On Tuesday, voters statewide will decide whether or not the state will borrow $94 million to renovate the existing Rhode Island Veterans Home on Metacom Avenue, as well as build a new facility to accommodate the growing number of returning and aging veterans in need of its services.

If approved, the project would consist of three phases over a 10 year period: The construction of a new 225 bed nursing home facility to replace the existing one; the construction of a new 75 bed assisted living facility; and the renovation of the current facility to provide accommodations for residents’ spouses, recreation, rehabilitation, and beds for homeless veterans.

Those who support the veterans home project report that 79 percent of the nearly 73,000 Rhode Island veterans qualify for the services offered by the RI Veterans Home. As with other segments of the population, aging veterans will suffer from dementia related illnesses requiring specialized care for them, as well as resources for their spouses. In addition, a growing number of veterans who served in the Middle East will have “special needs” due to post traumatic stress disorder and traumatic brain injury suffered during war time.

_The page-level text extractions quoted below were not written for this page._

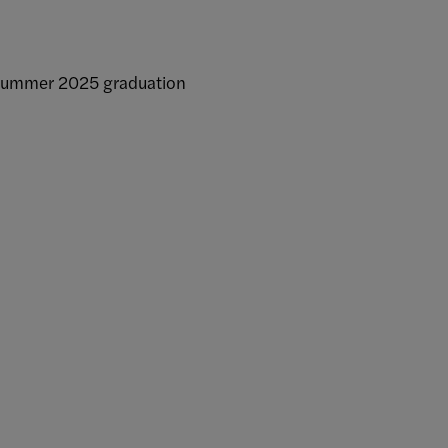
Summer 2025 graduation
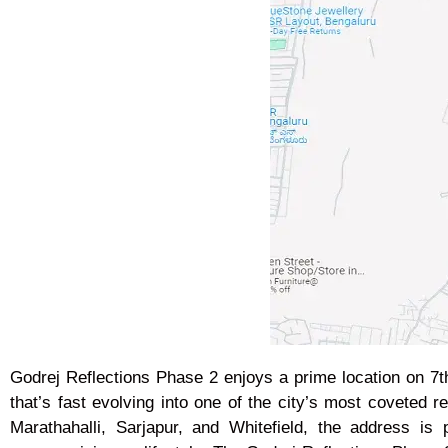
Godrej Reflections Phase 2 enjoys a prime location on 7
that’s fast evolving into one of the city’s most coveted 
Marathahalli, Sarjapur, and Whitefield, the address is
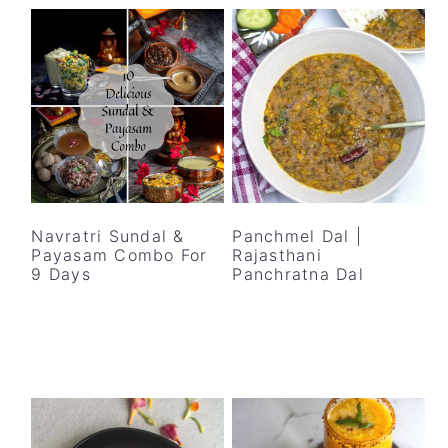
Navratri Sundal &
Panchmel Dal |
Payasam Combo For
Rajasthani
9 Days
Panchratna Dal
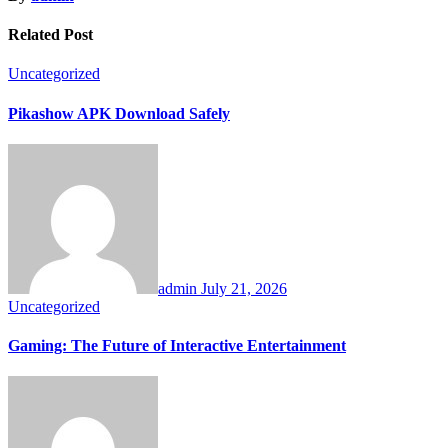
Related Post
Uncategorized
Pikashow APK Download Safely
admin
July 21, 2026
Uncategorized
Gaming: The Future of Interactive Entertainment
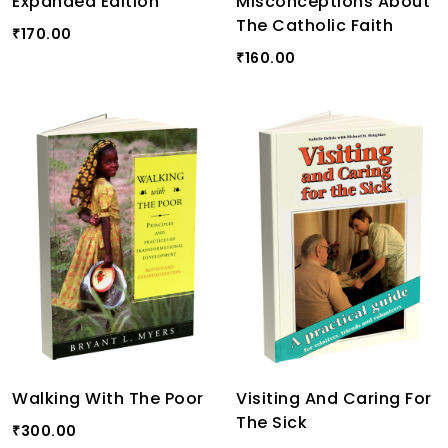
Expanded Edition
Misconceptions About
The Catholic Faith
170.00
₹
160.00
₹
Walking With The Poor
Visiting And Caring For
The Sick
300.00
₹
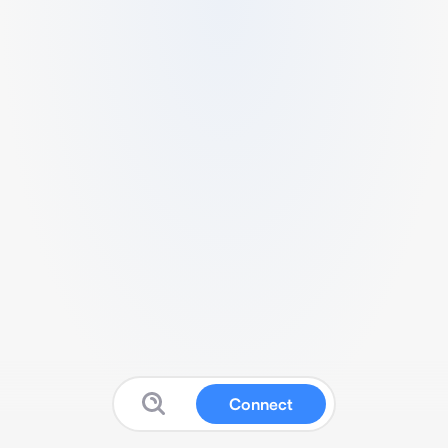
Connect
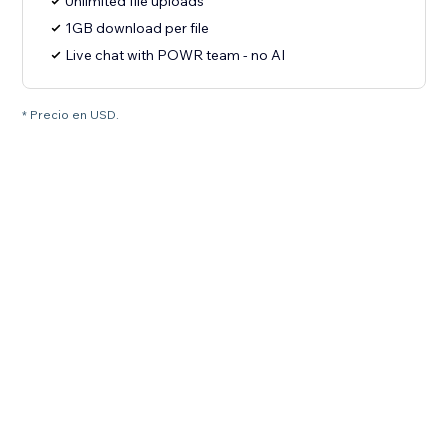
Unlimited file uploads
1GB download per file
Live chat with POWR team - no AI
* Precio en USD.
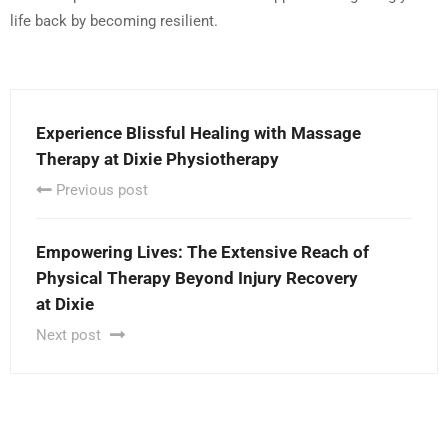
life back by becoming resilient.
Experience Blissful Healing with Massage
Therapy at Dixie Physiotherapy
Previous post
Empowering Lives: The Extensive Reach of
Physical Therapy Beyond Injury Recovery
at Dixie
Next post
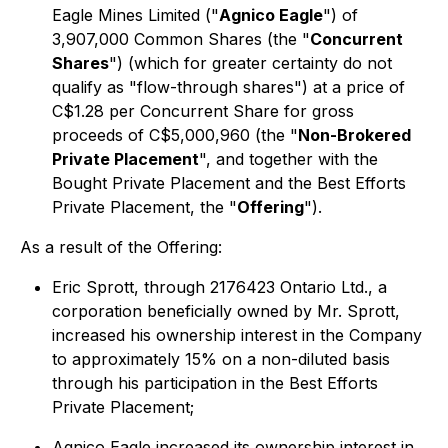
Eagle Mines Limited ("
Agnico Eagle
") of
3,907,000 Common Shares (the "
Concurrent
Shares
") (which for greater certainty do not
qualify as "flow-through shares") at a price of
C$1.28 per Concurrent Share for gross
proceeds of C$5,000,960 (the "
Non-Brokered
Private Placement
", and together with the
Bought Private Placement and the Best Efforts
Private Placement, the "
Offering
").
As a result of the Offering:
Eric Sprott, through 2176423 Ontario Ltd., a
corporation beneficially owned by Mr. Sprott,
increased his ownership interest in the Company
to approximately 15% on a non-diluted basis
through his participation in the Best Efforts
Private Placement;
Agnico Eagle increased its ownership interest in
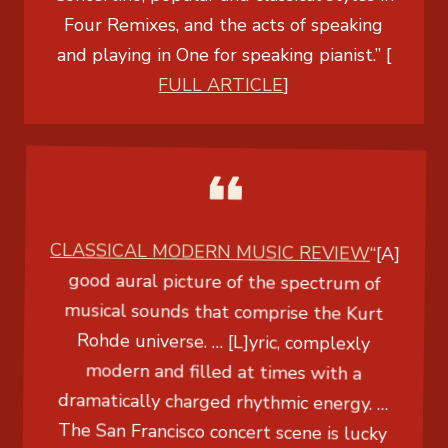
Four Remixes, and the acts of speaking
and playing in One for speaking pianist.” [
FULL ARTICLE
]
CLASSICAL MODERN MUSIC REVIEW
“[A]
good aural picture of the spectrum of
musical sounds that comprise the Kurt
Rohde universe. … [L]yric, complexly
modern and filled at times with a
dramatically charged rhythmic energy. …
The San Francisco concert scene is lucky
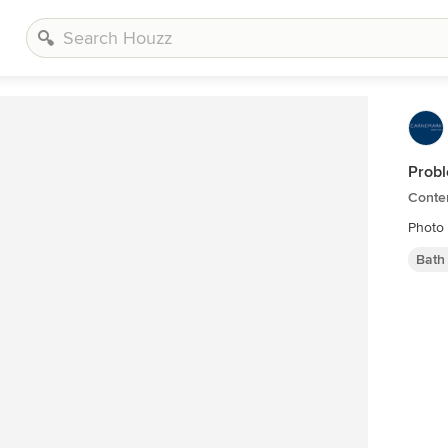
Probl
Conte
Photo
Bath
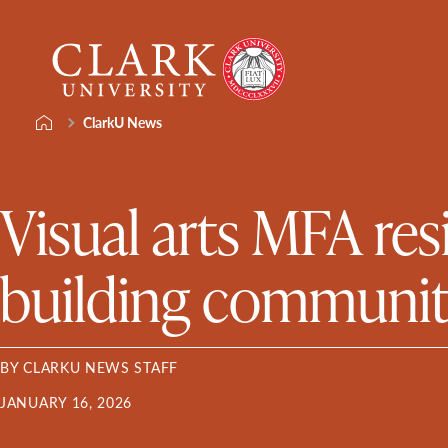
Skip
Clark
to
University
content
ClarkU News
Visual arts MFA res
building communi
BY CLARKU NEWS STAFF
JANUARY 16, 2026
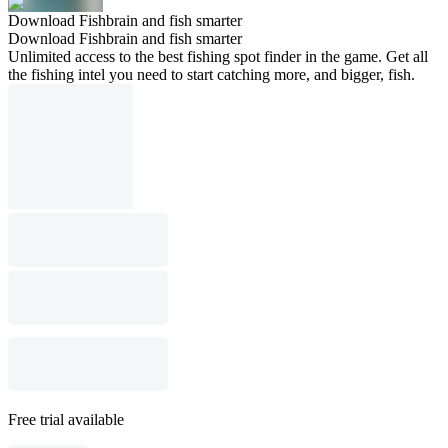
Download Fishbrain and fish smarter
Download Fishbrain and fish smarter
Unlimited access to the best fishing spot finder in the game. Get all
the fishing intel you need to start catching more, and bigger, fish.
Free trial available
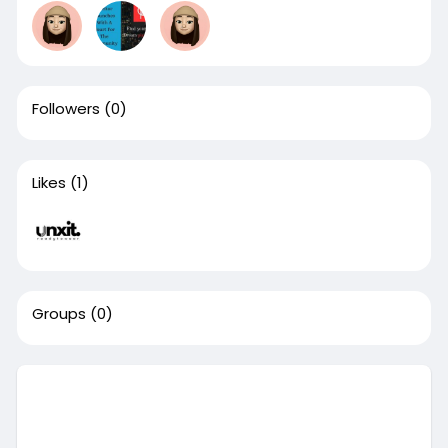
Followers
(0)
Likes
(1)
Groups
(0)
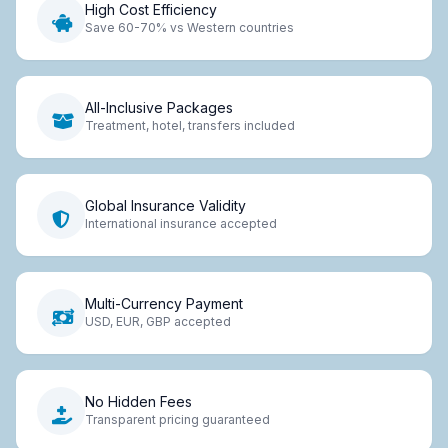
High Cost Efficiency
Save 60-70% vs Western countries
All-Inclusive Packages
Treatment, hotel, transfers included
Global Insurance Validity
International insurance accepted
Multi-Currency Payment
USD, EUR, GBP accepted
No Hidden Fees
Transparent pricing guaranteed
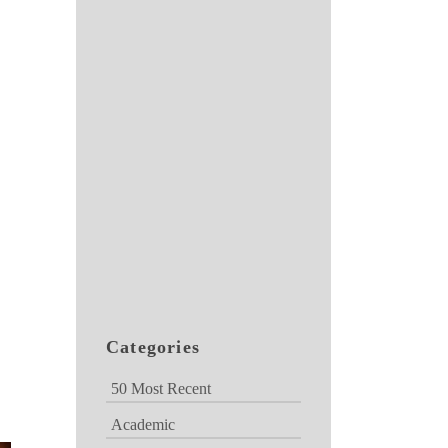
Categories
50 Most Recent
Academic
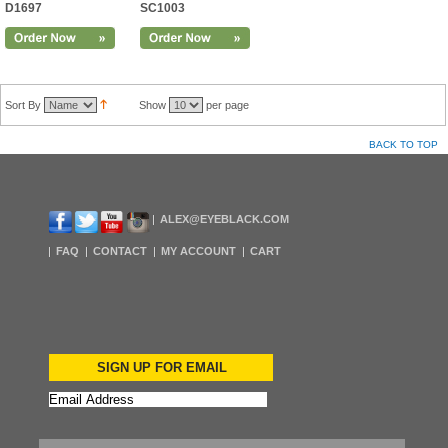
D1697
SC1003
Sort By
Show
per page
BACK TO TOP
ALEX@EYEBLACK.COM
FAQ
CONTACT
MY ACCOUNT
CART
SIGN UP FOR EMAIL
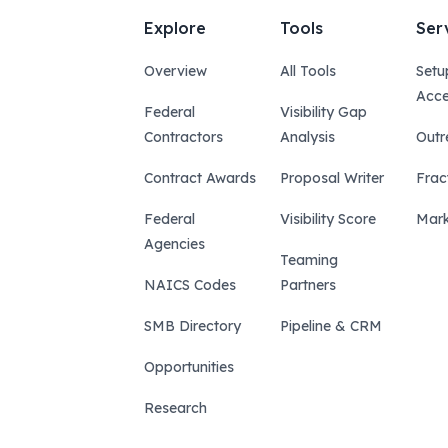
Explore
Tools
Ser
Overview
All Tools
Setu
Acce
Federal
Visibility Gap
Contractors
Analysis
Outr
Contract Awards
Proposal Writer
Frac
Federal
Visibility Score
Mark
Agencies
Teaming
NAICS Codes
Partners
SMB Directory
Pipeline & CRM
Opportunities
Research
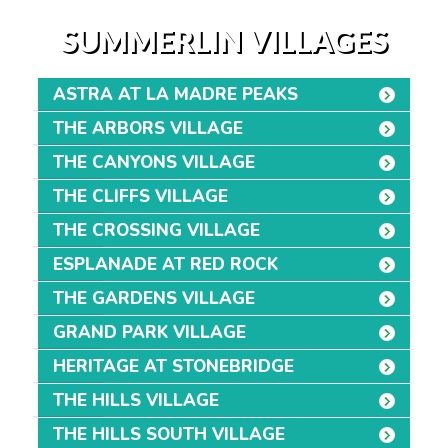
SUMMERLIN VILLAGES
ASTRA AT LA MADRE PEAKS
THE ARBORS VILLAGE
THE CANYONS VILLAGE
THE CLIFFS VILLAGE
THE CROSSING VILLAGE
ESPLANADE AT RED ROCK
THE GARDENS VILLAGE
GRAND PARK VILLAGE
HERITAGE AT STONEBRIDGE
THE HILLS VILLAGE
THE HILLS SOUTH VILLAGE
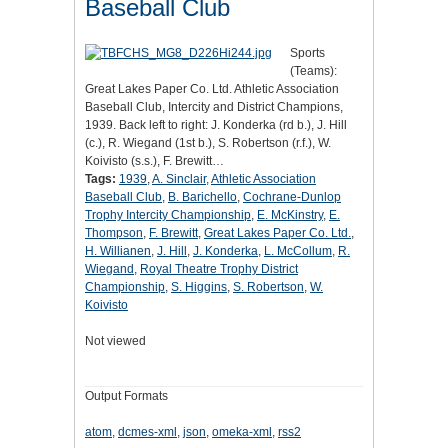
Baseball Club
Sports
(Teams):
Great Lakes Paper Co. Ltd. Athletic Association
Baseball Club, Intercity and District Champions,
1939. Back left to right: J. Konderka (rd b.), J. Hill
(c.), R. Wiegand (1st b.), S. Robertson (r.f.), W.
Koivisto (s.s.), F. Brewitt…
Tags:
1939
,
A. Sinclair
,
Athletic Association
Baseball Club
,
B. Barichello
,
Cochrane-Dunlop
Trophy Intercity Championship
,
E. McKinstry
,
E.
Thompson
,
F. Brewitt
,
Great Lakes Paper Co. Ltd.
,
H. Willianen
,
J. Hill
,
J. Konderka
,
L. McCollum
,
R.
Wiegand
,
Royal Theatre Trophy District
Championship
,
S. Higgins
,
S. Robertson
,
W.
Koivisto
Not viewed
Output Formats
atom
,
dcmes-xml
,
json
,
omeka-xml
,
rss2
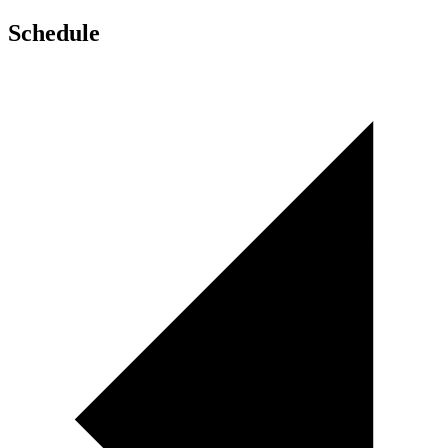
Schedule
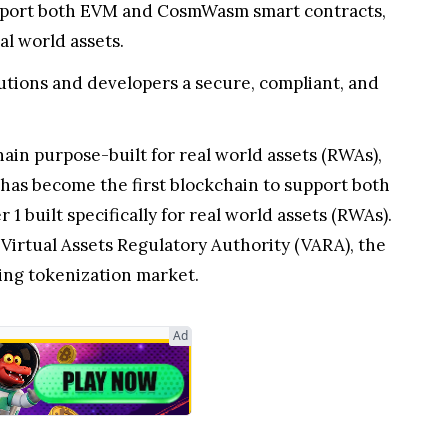
upport both EVM and CosmWasm smart contracts,
al world assets.
utions and developers a secure, compliant, and
n purpose-built for real world assets (RWAs),
has become the first blockchain to support both
 built specifically for real world assets (RWAs).
Virtual Assets Regulatory Authority (VARA), the
ing tokenization market.
Ad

Representative Raymond Gallison, a staunch supporter of veterans groups, said that both new construction and renovations will address those long-term needs of returning veterans.

“Caring for them in a modern, up to date facility that is their home, that will be free from a leaking roof, free from drafts in the winter, has air conditioning in the summer, has private shower facilities, has wheelchair accessible bathrooms, has modern and better rehabilitative services is the least we can do when our veterans need our care,” he said.

Proponents said that the project will also help the local economy by bringing construction jobs to the area, as well as long term employment in the healthcare industry once the project is complete.

Other referendums on this year’s ballot include the authorization of casino games at two slot parlors, repair classrooms at Rhode Island College and invest in water quality, open space preservation and recreation facilities.